* **WORK ITEM**
Examine the data below and state how many lines contain "General", offering no other words.

DATA RECORDS START

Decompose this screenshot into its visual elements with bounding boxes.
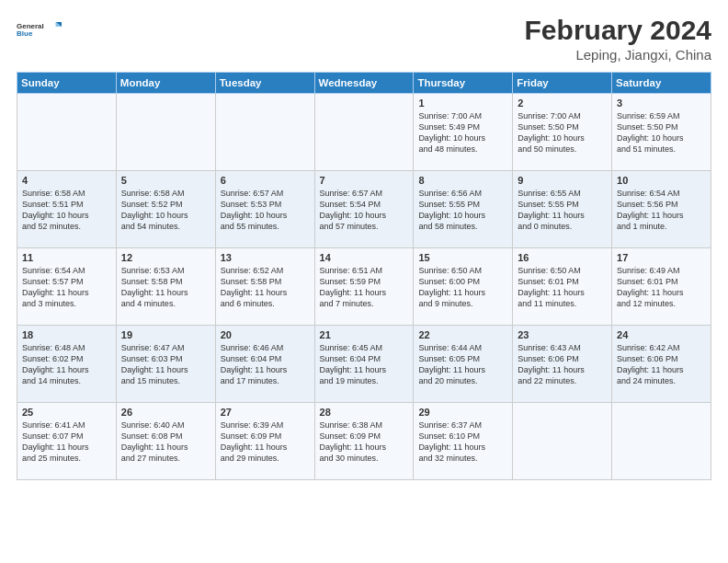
day-info: Sunrise: 6:50 AM Sunset: 6:00 PM Dayligh…: [418, 265, 507, 310]
cell-w4-d4: 21Sunrise: 6:45 AM Sunset: 6:04 PM Dayli…: [314, 326, 414, 403]
day-number: 4: [22, 175, 111, 186]
day-number: 12: [121, 252, 210, 263]
day-info: Sunrise: 6:54 AM Sunset: 5:56 PM Dayligh…: [617, 188, 706, 233]
logo: General Blue: [17, 15, 63, 44]
col-wednesday: Wednesday: [314, 73, 414, 94]
cell-w4-d2: 19Sunrise: 6:47 AM Sunset: 6:03 PM Dayli…: [116, 326, 215, 403]
cell-w2-d5: 8Sunrise: 6:56 AM Sunset: 5:55 PM Daylig…: [414, 171, 513, 248]
day-info: Sunrise: 6:46 AM Sunset: 6:04 PM Dayligh…: [221, 342, 310, 387]
cell-w2-d3: 6Sunrise: 6:57 AM Sunset: 5:53 PM Daylig…: [215, 171, 314, 248]
day-info: Sunrise: 6:44 AM Sunset: 6:05 PM Dayligh…: [418, 342, 507, 387]
cell-w4-d1: 18Sunrise: 6:48 AM Sunset: 6:02 PM Dayli…: [17, 326, 117, 403]
col-tuesday: Tuesday: [215, 73, 314, 94]
calendar-table: Sunday Monday Tuesday Wednesday Thursday…: [17, 72, 711, 480]
day-number: 13: [221, 252, 310, 263]
cell-w1-d5: 1Sunrise: 7:00 AM Sunset: 5:49 PM Daylig…: [414, 94, 513, 171]
cell-w1-d7: 3Sunrise: 6:59 AM Sunset: 5:50 PM Daylig…: [612, 94, 711, 171]
day-info: Sunrise: 6:57 AM Sunset: 5:53 PM Dayligh…: [221, 188, 310, 233]
day-number: 6: [221, 175, 310, 186]
cell-w3-d7: 17Sunrise: 6:49 AM Sunset: 6:01 PM Dayli…: [612, 248, 711, 326]
col-sunday: Sunday: [17, 73, 117, 94]
calendar-body: 1Sunrise: 7:00 AM Sunset: 5:49 PM Daylig…: [17, 94, 711, 480]
week-row-1: 1Sunrise: 7:00 AM Sunset: 5:49 PM Daylig…: [17, 94, 711, 171]
day-number: 2: [518, 98, 607, 109]
day-number: 10: [617, 175, 706, 186]
cell-w5-d1: 25Sunrise: 6:41 AM Sunset: 6:07 PM Dayli…: [17, 403, 117, 480]
cell-w4-d6: 23Sunrise: 6:43 AM Sunset: 6:06 PM Dayli…: [513, 326, 612, 403]
cell-w5-d4: 28Sunrise: 6:38 AM Sunset: 6:09 PM Dayli…: [314, 403, 414, 480]
day-info: Sunrise: 6:43 AM Sunset: 6:06 PM Dayligh…: [518, 342, 607, 387]
day-info: Sunrise: 6:50 AM Sunset: 6:01 PM Dayligh…: [518, 265, 607, 310]
cell-w1-d6: 2Sunrise: 7:00 AM Sunset: 5:50 PM Daylig…: [513, 94, 612, 171]
cell-w5-d3: 27Sunrise: 6:39 AM Sunset: 6:09 PM Dayli…: [215, 403, 314, 480]
day-number: 27: [221, 407, 310, 418]
day-info: Sunrise: 6:41 AM Sunset: 6:07 PM Dayligh…: [22, 419, 111, 465]
day-info: Sunrise: 7:00 AM Sunset: 5:50 PM Dayligh…: [518, 110, 607, 155]
day-info: Sunrise: 6:56 AM Sunset: 5:55 PM Dayligh…: [418, 188, 507, 233]
cell-w3-d6: 16Sunrise: 6:50 AM Sunset: 6:01 PM Dayli…: [513, 248, 612, 326]
day-number: 9: [518, 175, 607, 186]
day-info: Sunrise: 6:45 AM Sunset: 6:04 PM Dayligh…: [320, 342, 409, 387]
cell-w4-d3: 20Sunrise: 6:46 AM Sunset: 6:04 PM Dayli…: [215, 326, 314, 403]
week-row-2: 4Sunrise: 6:58 AM Sunset: 5:51 PM Daylig…: [17, 171, 711, 248]
day-number: 1: [418, 98, 507, 109]
day-info: Sunrise: 6:58 AM Sunset: 5:51 PM Dayligh…: [22, 188, 111, 233]
page: General Blue February 2024 Leping, Jiang…: [0, 0, 728, 489]
cell-w3-d4: 14Sunrise: 6:51 AM Sunset: 5:59 PM Dayli…: [314, 248, 414, 326]
cell-w3-d5: 15Sunrise: 6:50 AM Sunset: 6:00 PM Dayli…: [414, 248, 513, 326]
day-info: Sunrise: 6:55 AM Sunset: 5:55 PM Dayligh…: [518, 188, 607, 233]
day-info: Sunrise: 6:52 AM Sunset: 5:58 PM Dayligh…: [221, 265, 310, 310]
day-info: Sunrise: 6:47 AM Sunset: 6:03 PM Dayligh…: [121, 342, 210, 387]
week-row-5: 25Sunrise: 6:41 AM Sunset: 6:07 PM Dayli…: [17, 403, 711, 480]
cell-w2-d1: 4Sunrise: 6:58 AM Sunset: 5:51 PM Daylig…: [17, 171, 117, 248]
cell-w2-d7: 10Sunrise: 6:54 AM Sunset: 5:56 PM Dayli…: [612, 171, 711, 248]
week-row-4: 18Sunrise: 6:48 AM Sunset: 6:02 PM Dayli…: [17, 326, 711, 403]
cell-w3-d2: 12Sunrise: 6:53 AM Sunset: 5:58 PM Dayli…: [116, 248, 215, 326]
cell-w4-d5: 22Sunrise: 6:44 AM Sunset: 6:05 PM Dayli…: [414, 326, 513, 403]
day-number: 17: [617, 252, 706, 263]
cell-w1-d4: [314, 94, 414, 171]
svg-text:Blue: Blue: [17, 29, 33, 38]
day-info: Sunrise: 6:39 AM Sunset: 6:09 PM Dayligh…: [221, 419, 310, 465]
cell-w4-d7: 24Sunrise: 6:42 AM Sunset: 6:06 PM Dayli…: [612, 326, 711, 403]
col-friday: Friday: [513, 73, 612, 94]
calendar-header: Sunday Monday Tuesday Wednesday Thursday…: [17, 73, 711, 94]
cell-w1-d1: [17, 94, 117, 171]
col-thursday: Thursday: [414, 73, 513, 94]
cell-w2-d6: 9Sunrise: 6:55 AM Sunset: 5:55 PM Daylig…: [513, 171, 612, 248]
day-info: Sunrise: 6:40 AM Sunset: 6:08 PM Dayligh…: [121, 419, 210, 465]
day-number: 26: [121, 407, 210, 418]
cell-w5-d5: 29Sunrise: 6:37 AM Sunset: 6:10 PM Dayli…: [414, 403, 513, 480]
day-number: 18: [22, 329, 111, 340]
day-number: 21: [320, 329, 409, 340]
day-info: Sunrise: 6:37 AM Sunset: 6:10 PM Dayligh…: [418, 419, 507, 465]
day-number: 24: [617, 329, 706, 340]
cell-w5-d7: [612, 403, 711, 480]
day-info: Sunrise: 6:58 AM Sunset: 5:52 PM Dayligh…: [121, 188, 210, 233]
day-number: 16: [518, 252, 607, 263]
day-info: Sunrise: 6:42 AM Sunset: 6:06 PM Dayligh…: [617, 342, 706, 387]
day-number: 14: [320, 252, 409, 263]
day-info: Sunrise: 6:54 AM Sunset: 5:57 PM Dayligh…: [22, 265, 111, 310]
cell-w5-d6: [513, 403, 612, 480]
day-number: 22: [418, 329, 507, 340]
day-number: 25: [22, 407, 111, 418]
day-number: 11: [22, 252, 111, 263]
day-number: 15: [418, 252, 507, 263]
day-number: 5: [121, 175, 210, 186]
cell-w3-d1: 11Sunrise: 6:54 AM Sunset: 5:57 PM Dayli…: [17, 248, 117, 326]
cell-w3-d3: 13Sunrise: 6:52 AM Sunset: 5:58 PM Dayli…: [215, 248, 314, 326]
main-title: February 2024: [525, 15, 711, 45]
subtitle: Leping, Jiangxi, China: [525, 47, 711, 63]
cell-w2-d2: 5Sunrise: 6:58 AM Sunset: 5:52 PM Daylig…: [116, 171, 215, 248]
day-number: 19: [121, 329, 210, 340]
day-number: 8: [418, 175, 507, 186]
cell-w1-d2: [116, 94, 215, 171]
header-row: Sunday Monday Tuesday Wednesday Thursday…: [17, 73, 711, 94]
logo-svg: General Blue: [17, 15, 63, 44]
cell-w2-d4: 7Sunrise: 6:57 AM Sunset: 5:54 PM Daylig…: [314, 171, 414, 248]
day-info: Sunrise: 6:38 AM Sunset: 6:09 PM Dayligh…: [320, 419, 409, 465]
week-row-3: 11Sunrise: 6:54 AM Sunset: 5:57 PM Dayli…: [17, 248, 711, 326]
day-number: 20: [221, 329, 310, 340]
day-info: Sunrise: 6:57 AM Sunset: 5:54 PM Dayligh…: [320, 188, 409, 233]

DATA RECORDS END

* **RESULT OF THIS EXERCISE**
3